Saturday, December 4, 2010


What no [spouse] of a writer can ever understand
is that a writer is working when [she's]
staring out of the window. —Burton Rascoe

It's a sort of a cliff I'm standing at just now. I'm a few feet from the edge, safe and swiveling my head this way and that as I take in the scenery. I lean forward just enough to see past the ledge and know that the drop is a steep one.

I have crafted an identity. It has taken years. I've done it carefully, and I'm pleased with the picture. I am a married, yoga-loving, vegetarian Mormon drug rep. Encapsulated in that short description is material enough to infer that I'm a liberal conservative and rather conflicted. The inner conflict gives me fodder enough for a good bout of introspection from time to time without leaving me a confused mess trying to figure out who the hell I am. I know who I am. I know what I like. I know what I don't. I know what I want.

And what I want has brought me to the cliff.

When I jump off the cliff, I'm surrendering to a shift in identity. Do I want that part of The Dream? Oh, not really. For I'm comfortable here.

But eight and a half years ago when I graduated from college, armed with a diploma and designs on a life of laptops and cardigans, I aimed to keep on with schooling. I wanted Sarah Lawrence quite a lot. But apparently I wanted Señior Romo more. It's taken eight years to get my little train back on track and headed for a graduate degree. My innate insecurities mean that without a master's degree I've felt like an incomplete poser. (I don't feel that way about you. Just me.)

A year ago I decided that now's the time.

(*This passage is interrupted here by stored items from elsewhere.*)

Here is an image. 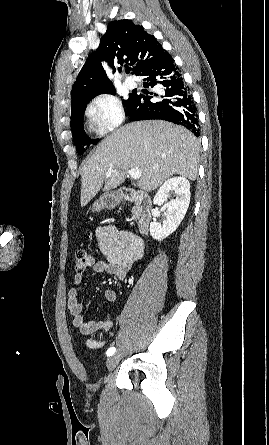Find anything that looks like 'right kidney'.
<instances>
[{
    "mask_svg": "<svg viewBox=\"0 0 269 445\" xmlns=\"http://www.w3.org/2000/svg\"><path fill=\"white\" fill-rule=\"evenodd\" d=\"M172 191H175L176 197L167 202L168 194ZM190 195V183L184 177L170 178L159 188L153 203L166 208V220L163 225L151 222L150 234L154 239L162 241L178 228L188 210Z\"/></svg>",
    "mask_w": 269,
    "mask_h": 445,
    "instance_id": "ca27d5eb",
    "label": "right kidney"
}]
</instances>
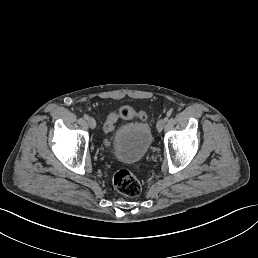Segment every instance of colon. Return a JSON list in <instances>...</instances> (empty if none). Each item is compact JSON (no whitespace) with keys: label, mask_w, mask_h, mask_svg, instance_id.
Returning <instances> with one entry per match:
<instances>
[{"label":"colon","mask_w":258,"mask_h":258,"mask_svg":"<svg viewBox=\"0 0 258 258\" xmlns=\"http://www.w3.org/2000/svg\"><path fill=\"white\" fill-rule=\"evenodd\" d=\"M145 119L144 112H136L130 106L124 105L119 110L111 114L105 123V132H112L116 122L119 120ZM115 189L124 196L136 197L141 193V184L137 177L128 169H120L113 177Z\"/></svg>","instance_id":"colon-1"}]
</instances>
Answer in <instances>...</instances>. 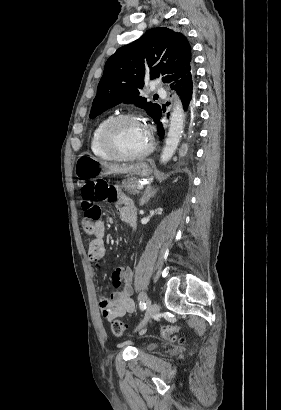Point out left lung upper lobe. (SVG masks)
Returning a JSON list of instances; mask_svg holds the SVG:
<instances>
[{
    "instance_id": "left-lung-upper-lobe-1",
    "label": "left lung upper lobe",
    "mask_w": 281,
    "mask_h": 410,
    "mask_svg": "<svg viewBox=\"0 0 281 410\" xmlns=\"http://www.w3.org/2000/svg\"><path fill=\"white\" fill-rule=\"evenodd\" d=\"M191 71V47L187 38L169 28L150 29L107 60L89 117L95 118L124 102L145 109L154 120L161 107L139 95L144 79L162 77L167 83L178 82Z\"/></svg>"
}]
</instances>
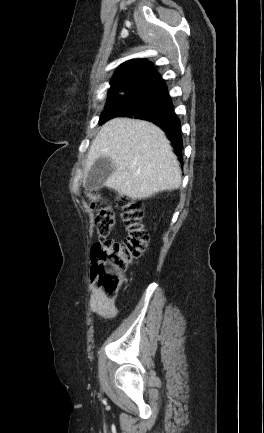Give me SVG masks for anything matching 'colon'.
<instances>
[{
    "label": "colon",
    "instance_id": "1",
    "mask_svg": "<svg viewBox=\"0 0 264 433\" xmlns=\"http://www.w3.org/2000/svg\"><path fill=\"white\" fill-rule=\"evenodd\" d=\"M91 207L97 210L95 221L99 240L91 248V275L104 296L115 298L128 266L146 250L148 233L143 224L142 202L126 196L116 199L126 228L125 238L118 242L109 239L116 224L114 208L97 193L90 192Z\"/></svg>",
    "mask_w": 264,
    "mask_h": 433
}]
</instances>
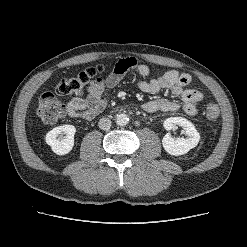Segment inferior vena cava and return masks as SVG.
<instances>
[{"label": "inferior vena cava", "instance_id": "602c4592", "mask_svg": "<svg viewBox=\"0 0 247 247\" xmlns=\"http://www.w3.org/2000/svg\"><path fill=\"white\" fill-rule=\"evenodd\" d=\"M98 126L102 130H108L111 127V120L109 118L103 117L99 120Z\"/></svg>", "mask_w": 247, "mask_h": 247}]
</instances>
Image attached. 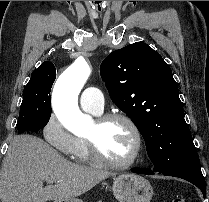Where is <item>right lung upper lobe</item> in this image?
<instances>
[{"label":"right lung upper lobe","instance_id":"1","mask_svg":"<svg viewBox=\"0 0 209 202\" xmlns=\"http://www.w3.org/2000/svg\"><path fill=\"white\" fill-rule=\"evenodd\" d=\"M54 76H56V69H55V66L49 61L43 62L31 74V78H34V77H54Z\"/></svg>","mask_w":209,"mask_h":202}]
</instances>
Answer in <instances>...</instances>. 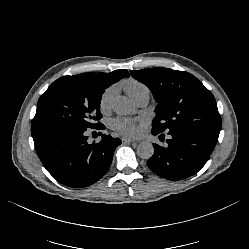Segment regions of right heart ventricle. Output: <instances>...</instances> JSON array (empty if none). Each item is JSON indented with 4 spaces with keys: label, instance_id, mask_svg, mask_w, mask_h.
<instances>
[{
    "label": "right heart ventricle",
    "instance_id": "1",
    "mask_svg": "<svg viewBox=\"0 0 249 249\" xmlns=\"http://www.w3.org/2000/svg\"><path fill=\"white\" fill-rule=\"evenodd\" d=\"M126 92L136 101L138 98L148 95L150 97L151 91L149 87L135 78H128L122 83Z\"/></svg>",
    "mask_w": 249,
    "mask_h": 249
}]
</instances>
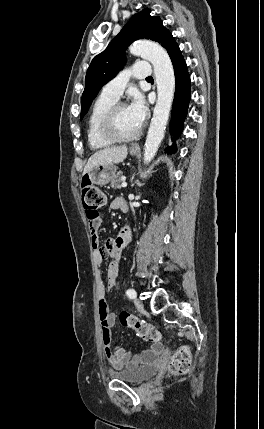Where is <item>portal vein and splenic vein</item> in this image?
I'll list each match as a JSON object with an SVG mask.
<instances>
[{
    "label": "portal vein and splenic vein",
    "mask_w": 264,
    "mask_h": 429,
    "mask_svg": "<svg viewBox=\"0 0 264 429\" xmlns=\"http://www.w3.org/2000/svg\"><path fill=\"white\" fill-rule=\"evenodd\" d=\"M121 186L124 188L127 186V183L125 182V180H123V182L121 183Z\"/></svg>",
    "instance_id": "obj_1"
}]
</instances>
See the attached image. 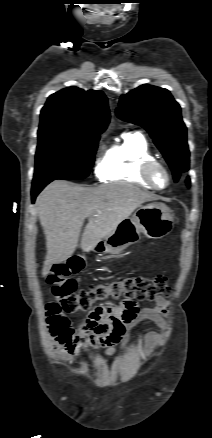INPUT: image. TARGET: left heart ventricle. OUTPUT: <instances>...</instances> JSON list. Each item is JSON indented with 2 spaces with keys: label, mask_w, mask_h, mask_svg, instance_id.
<instances>
[{
  "label": "left heart ventricle",
  "mask_w": 212,
  "mask_h": 438,
  "mask_svg": "<svg viewBox=\"0 0 212 438\" xmlns=\"http://www.w3.org/2000/svg\"><path fill=\"white\" fill-rule=\"evenodd\" d=\"M152 180L158 187H163L167 183V176L162 168H155L152 171Z\"/></svg>",
  "instance_id": "obj_1"
}]
</instances>
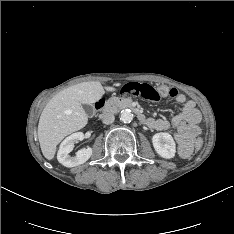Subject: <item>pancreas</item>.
<instances>
[{
  "label": "pancreas",
  "mask_w": 234,
  "mask_h": 234,
  "mask_svg": "<svg viewBox=\"0 0 234 234\" xmlns=\"http://www.w3.org/2000/svg\"><path fill=\"white\" fill-rule=\"evenodd\" d=\"M115 103H116L115 99H114V98H111V99L107 102V104H106V106H105V110H111V109L113 108V106L115 105Z\"/></svg>",
  "instance_id": "obj_1"
}]
</instances>
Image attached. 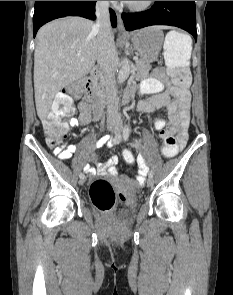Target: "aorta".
Returning a JSON list of instances; mask_svg holds the SVG:
<instances>
[{
  "instance_id": "1",
  "label": "aorta",
  "mask_w": 233,
  "mask_h": 295,
  "mask_svg": "<svg viewBox=\"0 0 233 295\" xmlns=\"http://www.w3.org/2000/svg\"><path fill=\"white\" fill-rule=\"evenodd\" d=\"M130 72H131L130 61L127 58H125L121 62V68L118 73V82L119 83L124 82L128 78Z\"/></svg>"
}]
</instances>
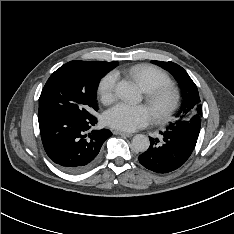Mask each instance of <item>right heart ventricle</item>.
Listing matches in <instances>:
<instances>
[{"instance_id": "right-heart-ventricle-1", "label": "right heart ventricle", "mask_w": 234, "mask_h": 234, "mask_svg": "<svg viewBox=\"0 0 234 234\" xmlns=\"http://www.w3.org/2000/svg\"><path fill=\"white\" fill-rule=\"evenodd\" d=\"M128 73L145 92L156 86L172 83L163 70L149 64L135 65L129 69Z\"/></svg>"}]
</instances>
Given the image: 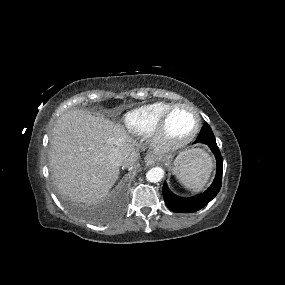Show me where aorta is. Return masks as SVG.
<instances>
[{
	"instance_id": "1",
	"label": "aorta",
	"mask_w": 285,
	"mask_h": 285,
	"mask_svg": "<svg viewBox=\"0 0 285 285\" xmlns=\"http://www.w3.org/2000/svg\"><path fill=\"white\" fill-rule=\"evenodd\" d=\"M164 177V170L160 167H154L146 173V179L152 183L161 181Z\"/></svg>"
}]
</instances>
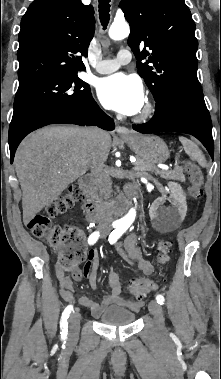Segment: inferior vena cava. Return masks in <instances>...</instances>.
Here are the masks:
<instances>
[{"mask_svg": "<svg viewBox=\"0 0 221 379\" xmlns=\"http://www.w3.org/2000/svg\"><path fill=\"white\" fill-rule=\"evenodd\" d=\"M102 133L103 131L98 128H88L85 131L86 136L94 142H97ZM91 175L99 187L100 194L104 196L105 200L109 199L112 193V181L104 162L97 160L95 157L91 165ZM112 220V214L107 209L101 220V227L107 228Z\"/></svg>", "mask_w": 221, "mask_h": 379, "instance_id": "1", "label": "inferior vena cava"}]
</instances>
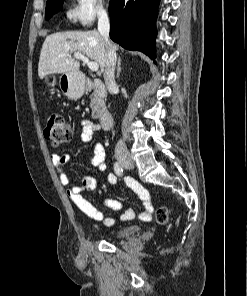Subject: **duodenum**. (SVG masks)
Here are the masks:
<instances>
[{
    "instance_id": "410a0bca",
    "label": "duodenum",
    "mask_w": 247,
    "mask_h": 296,
    "mask_svg": "<svg viewBox=\"0 0 247 296\" xmlns=\"http://www.w3.org/2000/svg\"><path fill=\"white\" fill-rule=\"evenodd\" d=\"M88 89L96 100H101L107 93L106 86L101 80L88 81ZM98 117L103 129H108L111 126L113 116L108 110H100Z\"/></svg>"
}]
</instances>
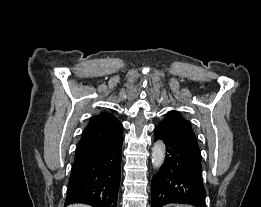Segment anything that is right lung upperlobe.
Wrapping results in <instances>:
<instances>
[{
    "instance_id": "obj_1",
    "label": "right lung upper lobe",
    "mask_w": 261,
    "mask_h": 207,
    "mask_svg": "<svg viewBox=\"0 0 261 207\" xmlns=\"http://www.w3.org/2000/svg\"><path fill=\"white\" fill-rule=\"evenodd\" d=\"M121 129L122 124L108 112L93 116L83 131L75 153L92 150L117 141L123 137Z\"/></svg>"
}]
</instances>
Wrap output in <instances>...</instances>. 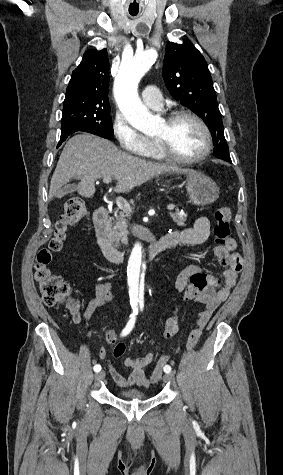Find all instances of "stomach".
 Wrapping results in <instances>:
<instances>
[{"mask_svg": "<svg viewBox=\"0 0 283 475\" xmlns=\"http://www.w3.org/2000/svg\"><path fill=\"white\" fill-rule=\"evenodd\" d=\"M186 178V190L189 200L194 206H208L219 198V188L215 182L202 174V172H190L184 174Z\"/></svg>", "mask_w": 283, "mask_h": 475, "instance_id": "obj_1", "label": "stomach"}]
</instances>
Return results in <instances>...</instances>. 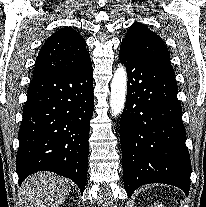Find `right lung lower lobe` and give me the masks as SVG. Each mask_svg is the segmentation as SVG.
Instances as JSON below:
<instances>
[{
	"label": "right lung lower lobe",
	"instance_id": "98d812e1",
	"mask_svg": "<svg viewBox=\"0 0 206 207\" xmlns=\"http://www.w3.org/2000/svg\"><path fill=\"white\" fill-rule=\"evenodd\" d=\"M91 59L63 74L33 79L18 133L19 184L37 171L73 180L83 194L94 95Z\"/></svg>",
	"mask_w": 206,
	"mask_h": 207
}]
</instances>
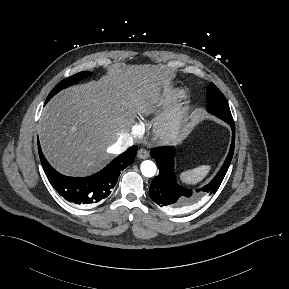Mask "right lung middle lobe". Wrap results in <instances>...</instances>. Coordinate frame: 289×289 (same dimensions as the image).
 I'll list each match as a JSON object with an SVG mask.
<instances>
[{"mask_svg":"<svg viewBox=\"0 0 289 289\" xmlns=\"http://www.w3.org/2000/svg\"><path fill=\"white\" fill-rule=\"evenodd\" d=\"M90 75H91L90 72H79L75 75H72V76L62 80L52 89V91L50 92V94L48 95V97L46 99V103L62 89L67 88V87L77 83L78 81H80L84 78H87Z\"/></svg>","mask_w":289,"mask_h":289,"instance_id":"right-lung-middle-lobe-1","label":"right lung middle lobe"}]
</instances>
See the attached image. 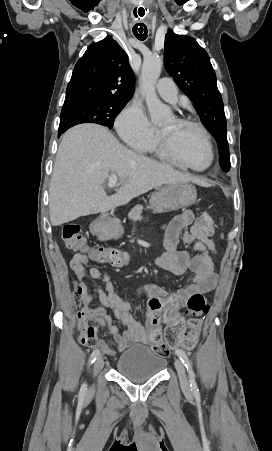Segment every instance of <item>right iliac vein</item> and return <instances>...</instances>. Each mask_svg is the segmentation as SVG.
Listing matches in <instances>:
<instances>
[{"label": "right iliac vein", "mask_w": 272, "mask_h": 451, "mask_svg": "<svg viewBox=\"0 0 272 451\" xmlns=\"http://www.w3.org/2000/svg\"><path fill=\"white\" fill-rule=\"evenodd\" d=\"M103 365H104V361H103L102 357H98L94 364V375L98 374V372L102 369Z\"/></svg>", "instance_id": "obj_1"}]
</instances>
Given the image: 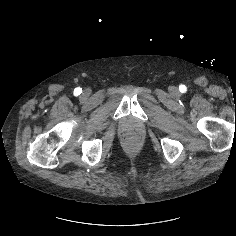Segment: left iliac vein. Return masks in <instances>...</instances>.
Here are the masks:
<instances>
[{
    "instance_id": "4c4485c4",
    "label": "left iliac vein",
    "mask_w": 236,
    "mask_h": 236,
    "mask_svg": "<svg viewBox=\"0 0 236 236\" xmlns=\"http://www.w3.org/2000/svg\"><path fill=\"white\" fill-rule=\"evenodd\" d=\"M171 91H172V93H176V92H177V89H176L175 87H172V88H171Z\"/></svg>"
}]
</instances>
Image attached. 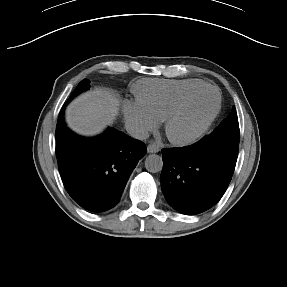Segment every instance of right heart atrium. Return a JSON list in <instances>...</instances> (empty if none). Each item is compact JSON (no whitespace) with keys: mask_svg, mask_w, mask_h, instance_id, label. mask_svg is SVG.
I'll return each mask as SVG.
<instances>
[{"mask_svg":"<svg viewBox=\"0 0 287 287\" xmlns=\"http://www.w3.org/2000/svg\"><path fill=\"white\" fill-rule=\"evenodd\" d=\"M123 114L129 128L138 136H145L159 126V121L138 101L126 102Z\"/></svg>","mask_w":287,"mask_h":287,"instance_id":"obj_1","label":"right heart atrium"}]
</instances>
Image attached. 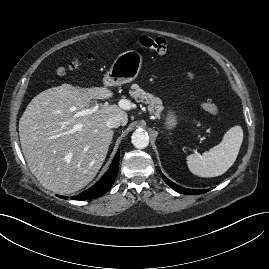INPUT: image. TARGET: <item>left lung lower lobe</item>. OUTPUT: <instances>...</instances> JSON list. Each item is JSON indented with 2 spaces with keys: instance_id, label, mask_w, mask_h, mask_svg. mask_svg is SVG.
<instances>
[{
  "instance_id": "1",
  "label": "left lung lower lobe",
  "mask_w": 269,
  "mask_h": 269,
  "mask_svg": "<svg viewBox=\"0 0 269 269\" xmlns=\"http://www.w3.org/2000/svg\"><path fill=\"white\" fill-rule=\"evenodd\" d=\"M163 180L174 190L183 193V194H188V195H196V194H202L205 193L211 189H207V190H193V189H187V188H183L175 183H173L172 181H170L169 179H167L162 173H160Z\"/></svg>"
}]
</instances>
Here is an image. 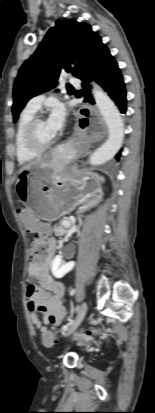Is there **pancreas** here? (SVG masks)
Returning <instances> with one entry per match:
<instances>
[{
  "label": "pancreas",
  "instance_id": "cf45deb5",
  "mask_svg": "<svg viewBox=\"0 0 155 413\" xmlns=\"http://www.w3.org/2000/svg\"><path fill=\"white\" fill-rule=\"evenodd\" d=\"M63 222L64 221H61L60 224L55 227L58 236H62L65 233V230L63 229Z\"/></svg>",
  "mask_w": 155,
  "mask_h": 413
}]
</instances>
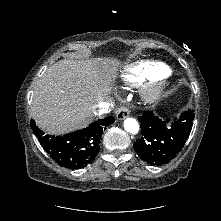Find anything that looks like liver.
<instances>
[{
  "mask_svg": "<svg viewBox=\"0 0 221 221\" xmlns=\"http://www.w3.org/2000/svg\"><path fill=\"white\" fill-rule=\"evenodd\" d=\"M117 62L94 58L64 59L50 66L34 90L31 115L49 134H64L94 120L97 105L107 98Z\"/></svg>",
  "mask_w": 221,
  "mask_h": 221,
  "instance_id": "obj_1",
  "label": "liver"
}]
</instances>
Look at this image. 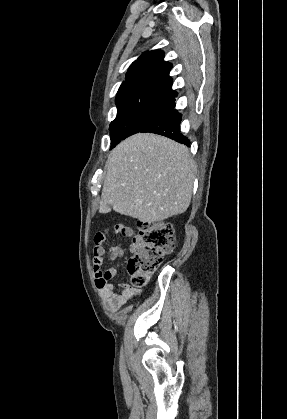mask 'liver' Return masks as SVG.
I'll return each instance as SVG.
<instances>
[{"mask_svg":"<svg viewBox=\"0 0 287 419\" xmlns=\"http://www.w3.org/2000/svg\"><path fill=\"white\" fill-rule=\"evenodd\" d=\"M100 213L154 223L184 213L190 205L196 166L189 149L169 138L138 133L109 155Z\"/></svg>","mask_w":287,"mask_h":419,"instance_id":"obj_1","label":"liver"}]
</instances>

I'm not learning a new job or settling into a new city or birthing a baby, so I can finally toss school in the mix. I informed my taller half that I'd be applying for school, and I got to work begging for reference letters. Seven schools. Four said yes. Dad says the other three were just morons anyhow.

I accepted Lesley University's offer of admission and deferred six months so that I could get a handle on a new drug to sell and apply for money. And I let the concept of impending higher education float in the back of my mind as something to prepare for. But only float, for I'm an indefatigable procrastinator. School starts on January 7th. Residency manuscripts are due on Monday. I'm staring at 40 typed pages of my words and my words alone wondering what I was thinking.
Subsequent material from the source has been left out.